From a review of various forecasts, here is my list of 10 technologies that industrial automation products and systems could and should utilize:

  • Wireless networks: Lots of small, cheap, low-power wireless devices proliferating in the plant and connecting all traditional "field" instruments.
  • MEMS-tiny, low-cost, low-power sensors: Battery-powered sensors that (coupled with wireless networks) monitor products, processes, machines, and almost everything else in the factory.
  • Wireless PDAs: For everything in the factory, plant, or process - communications, calibration, diagnostics, maintenance, windows to the plant network.
  • RFID: Physical items with cheap chip labels you can read from up to 60 feet away, used for all kinds of factory ID, inventory tracking, logistics.
  • Robotics and mechatronics: Labor-saving mechanisms for the factory and plant environments, cheaper and more affordable.
  • Displays: More LCD displays in automation products of all kinds for easier programming and user diagnostics; built-in HMI.

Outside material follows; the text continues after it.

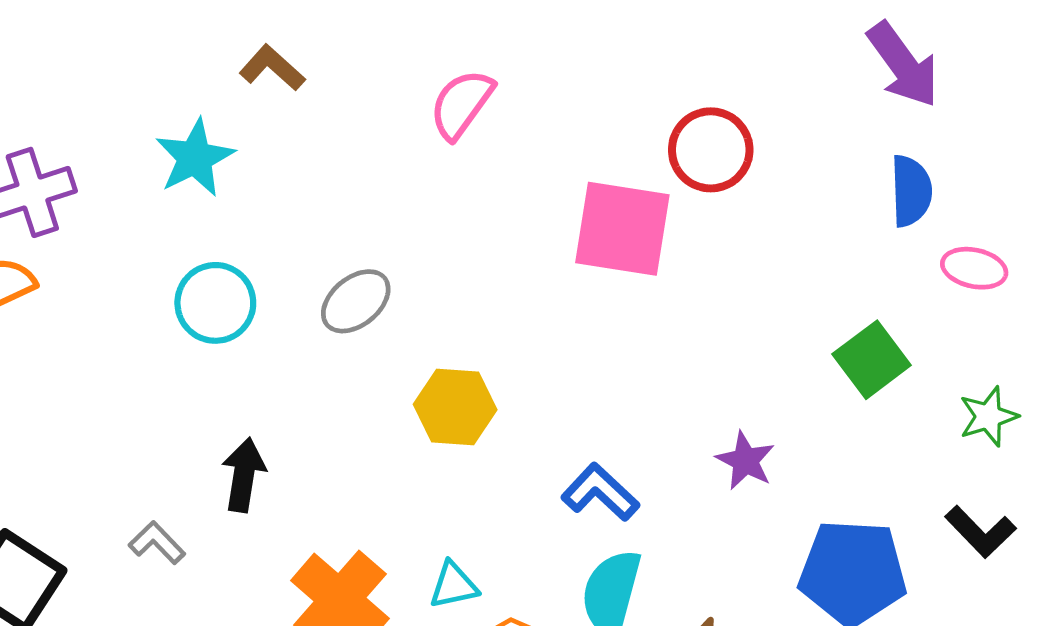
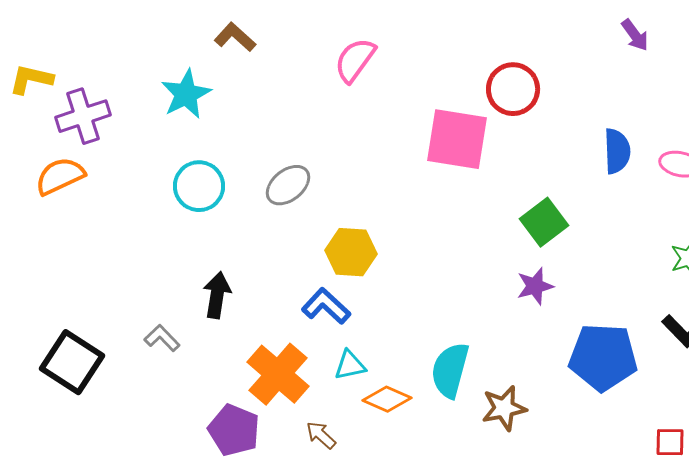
purple arrow: (903, 65) -> (635, 35), size x0.6
blue semicircle: (911, 191) -> (617, 151), moved
green square: (872, 360) -> (544, 222), moved
purple star: (745, 461) -> (535, 286), turned 30
blue L-shape: (600, 492) -> (326, 306), moved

  • Lighting: LEDs producing more and purer light, changing color, using a tenth as much power, and lasting thousands of times longer than incandescent lights. Many more applications in sensors, actuators, and a variety of automation products.
  • Telematics: Some automobile gadgets extending to automation products in the factory and process plant.
  • Peer-to-peer and grid computing: Sharing unused computing power, significant growth of peer-to-peer I/O.
  • Solar power: Organic compounds that mix up and spread out like paint-used in tank farms and outdoor equipment.